Masa Work From Home (WFH) ASN Pemkab Bogor Diperpanjang

CIBINONG TODAY – Bupati Bogor, Ade Yasin menyatakan bahwa masa Work From Home (WFH) atau bekerja di rumah bagi Aparatur Sipil Negara (ASN) maupun non ASN di lingkup Pemerintah Kabupaten Bogor diperpanjang hingga Selasa (21/4/2020) mendatang.

Pernyataan itu menyesuaikan surat edaran Menteri Pemberdayaan Aparatur Negara dan Reformasi Birokrasi (MenPAN – RB) nomor 34 tahun 2020 tentang penyesuaian sistem kerja ASN dalam upaya pencegahan penyebaran wabah virus corona (covid 19) dilingkup internal pemerintahan.
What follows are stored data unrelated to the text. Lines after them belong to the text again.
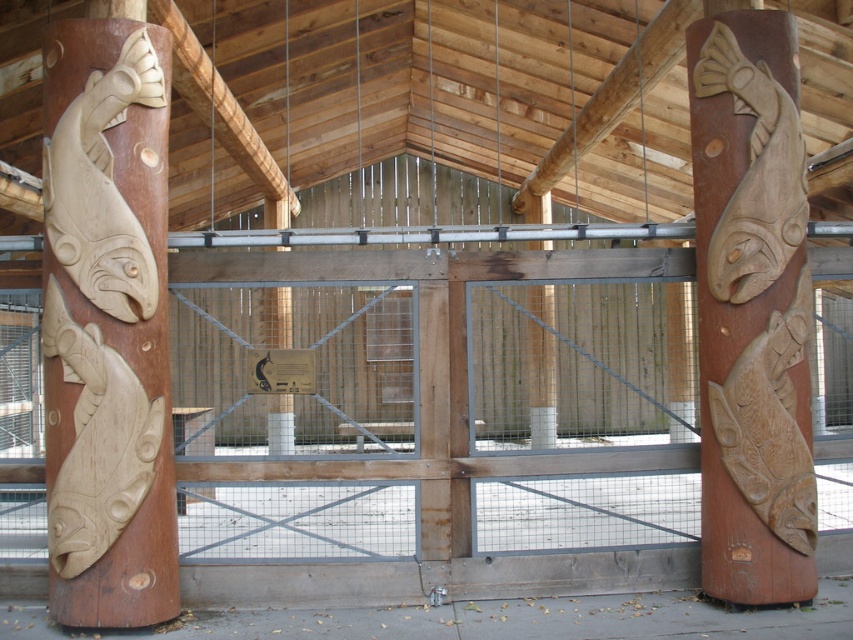 Question: Among these points, which one is nearest to the camera?

Choices:
 (A) (73, 189)
 (B) (801, 156)

Answer: (A)

Question: Which point is farther from the camera taking this photo?

Choices:
 (A) (167, 401)
 (B) (712, 296)

Answer: (B)

Question: Can you confirm if natural wood fish at left is positioned above wooden carved fish at right?

Choices:
 (A) yes
 (B) no

Answer: (B)

Question: Is natural wood fish at left smaller than wooden carved fish at right?

Choices:
 (A) yes
 (B) no

Answer: (A)

Question: Where is natural wood fish at left located in relation to wooden carved fish at right in the image?

Choices:
 (A) left
 (B) right

Answer: (A)

Question: Which object is closer to the camera taking this photo?

Choices:
 (A) wooden carved fish at right
 (B) natural wood fish at left

Answer: (B)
“Menyikapi surat edaran MenPAN – RB nomor 34 tahun 2020, saya pun mengeluarkan surat edaran nomor 800 / 1432 / BKPP dimana masa WFH para ASN non ASN di lingkup Pemkab Bogor akan diperpanjang hingga Selasa (21/4/2020) mendatang,” kata Ade Yasin kepada wartawan, belum lama ini.

BACA JUGA :  Mengenal Kepribadian Pecinta Kucing, dari Kreatif hingga Penuh Empati

Politisi PPP itu menerangkan untuk para ASN yang memiliki fungsi pelayanan langsung ke masyarakat dan bisa dikerjakan secara online, maka bisa bekerja dari rumah (WFH) tetapi bagi yang tidak bisa dikerjakan secara online maka sistem jam kerjanya diberlakukan sistem shift atau bergantian.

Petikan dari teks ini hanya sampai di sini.